Notes On: Worry Stones

Connie Brown on A Stone, an Echo, a Sign: Aotearoa Jewellery Triennial, curated by K. Emma Ng with works by Becky Bliss, Neke Moa, Shelley Norton, Rowan Panther, Moniek Schrijer, Raewyn Walsh; Objectspace, 10 September – 20 November 2022.

 

Protecting its wearer is one of jewellery’s oldest functions. A Stone, an Echo, a Sign: Aotearoa Jewellery Triennial—by inviting us to think of jewellery “in heirloom terms”—tips this relation to one in which the wearer is the protector of the object, its value and meaning. What it means to properly ‘protect’ these heirlooms, however, the exhibition takes a chisel to. Rarely is it a matter of preserving objects in their original state, but of enacting minor iconoclasms that remake the precious thing for contemporary times as questions of legacy, inheritance and kaitiakitanga are turbulent and pressing in.

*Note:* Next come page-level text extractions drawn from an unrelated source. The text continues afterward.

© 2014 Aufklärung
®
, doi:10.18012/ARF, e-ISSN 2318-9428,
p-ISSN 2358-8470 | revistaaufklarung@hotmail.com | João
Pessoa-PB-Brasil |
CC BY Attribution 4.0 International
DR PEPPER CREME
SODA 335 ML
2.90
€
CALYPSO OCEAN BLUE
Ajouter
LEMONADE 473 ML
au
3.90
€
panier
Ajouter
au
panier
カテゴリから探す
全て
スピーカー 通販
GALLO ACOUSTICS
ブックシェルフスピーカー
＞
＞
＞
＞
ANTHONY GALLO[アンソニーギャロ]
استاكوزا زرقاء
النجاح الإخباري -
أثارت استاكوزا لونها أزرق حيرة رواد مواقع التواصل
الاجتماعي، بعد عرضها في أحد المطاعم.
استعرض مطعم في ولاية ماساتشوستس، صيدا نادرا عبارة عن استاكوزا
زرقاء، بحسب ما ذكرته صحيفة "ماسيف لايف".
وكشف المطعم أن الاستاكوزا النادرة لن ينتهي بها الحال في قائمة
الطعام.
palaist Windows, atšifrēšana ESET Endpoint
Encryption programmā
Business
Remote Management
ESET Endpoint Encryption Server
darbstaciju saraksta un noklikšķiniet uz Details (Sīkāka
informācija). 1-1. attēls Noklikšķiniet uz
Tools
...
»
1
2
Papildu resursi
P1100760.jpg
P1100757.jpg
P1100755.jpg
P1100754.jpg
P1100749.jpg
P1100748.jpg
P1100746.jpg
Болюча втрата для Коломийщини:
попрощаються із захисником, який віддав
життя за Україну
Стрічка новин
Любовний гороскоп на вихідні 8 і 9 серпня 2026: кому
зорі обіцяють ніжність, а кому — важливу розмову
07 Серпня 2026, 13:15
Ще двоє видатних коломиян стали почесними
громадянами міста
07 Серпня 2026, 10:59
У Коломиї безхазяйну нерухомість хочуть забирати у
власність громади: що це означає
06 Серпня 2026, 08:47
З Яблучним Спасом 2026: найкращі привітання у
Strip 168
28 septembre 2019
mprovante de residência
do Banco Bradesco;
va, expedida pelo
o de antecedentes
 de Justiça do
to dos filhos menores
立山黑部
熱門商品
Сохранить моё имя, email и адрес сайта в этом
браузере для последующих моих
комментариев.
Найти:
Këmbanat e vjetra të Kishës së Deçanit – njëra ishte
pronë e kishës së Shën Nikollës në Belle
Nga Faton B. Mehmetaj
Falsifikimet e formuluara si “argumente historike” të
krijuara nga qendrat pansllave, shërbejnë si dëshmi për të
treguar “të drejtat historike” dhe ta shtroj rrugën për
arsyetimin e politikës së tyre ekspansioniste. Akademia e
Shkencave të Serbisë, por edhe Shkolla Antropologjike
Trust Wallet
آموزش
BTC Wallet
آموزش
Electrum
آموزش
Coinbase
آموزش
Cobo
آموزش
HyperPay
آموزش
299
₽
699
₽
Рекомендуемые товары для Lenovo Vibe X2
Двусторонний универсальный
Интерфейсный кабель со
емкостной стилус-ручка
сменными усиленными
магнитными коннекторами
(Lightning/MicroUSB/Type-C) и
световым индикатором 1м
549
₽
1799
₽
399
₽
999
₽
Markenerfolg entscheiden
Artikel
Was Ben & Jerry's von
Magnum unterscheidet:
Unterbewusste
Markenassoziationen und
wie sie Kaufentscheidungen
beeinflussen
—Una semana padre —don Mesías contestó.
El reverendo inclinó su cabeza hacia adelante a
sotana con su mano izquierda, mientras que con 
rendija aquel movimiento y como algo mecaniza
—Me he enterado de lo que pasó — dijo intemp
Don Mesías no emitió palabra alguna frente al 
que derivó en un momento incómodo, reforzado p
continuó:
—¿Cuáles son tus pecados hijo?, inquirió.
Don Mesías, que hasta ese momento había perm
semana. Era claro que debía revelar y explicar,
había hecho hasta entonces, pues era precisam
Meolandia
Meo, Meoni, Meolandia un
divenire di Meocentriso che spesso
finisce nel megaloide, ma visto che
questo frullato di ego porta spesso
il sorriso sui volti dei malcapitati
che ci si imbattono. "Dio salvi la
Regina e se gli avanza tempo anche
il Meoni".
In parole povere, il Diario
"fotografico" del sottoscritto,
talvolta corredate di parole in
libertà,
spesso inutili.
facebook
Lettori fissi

Several of the participating artists push back against the anxiety of loss, of natural resources and habitats as much as stories and craft traditions. Many also bring the heirloom object into conversation with the foraged thing, working out what kind of personal, close-to-the-body relationships might be possible between people and environment through jewellery’s paradigm.

Neke Moa’s pieces are a nexus of all of these ideas. A collection of them is hung in the far corner of the gallery, high, as the hunter might mount his stag’s head. But her’s are deathless treasures, made of things offered up by bush and sea, by Tāne Mahuta and Tangaroa, and gathered by the artist from her surrounds in coastal Ōtaki. Into the already sumptuous curves and materialities of the shells, fibres and driftwood, Moa works the rages, the frolics, the romances of the atua who made up Te Papakāinga ō Papaīra—more holdable stories than wearable ornaments. They’re like Himi’s ‘music hutches’ in The Bone People, those spiral constructions of beach debris that the wind and the surf and the listener’s pulse beat through “to make something like music.”[i] Getting close to Moa’s objects, it is easy to imagine that the residual sounds of the sea might be caught within them, and that the whispered pūrākoa of Papīra and her tuākana might be caught within those.[ii]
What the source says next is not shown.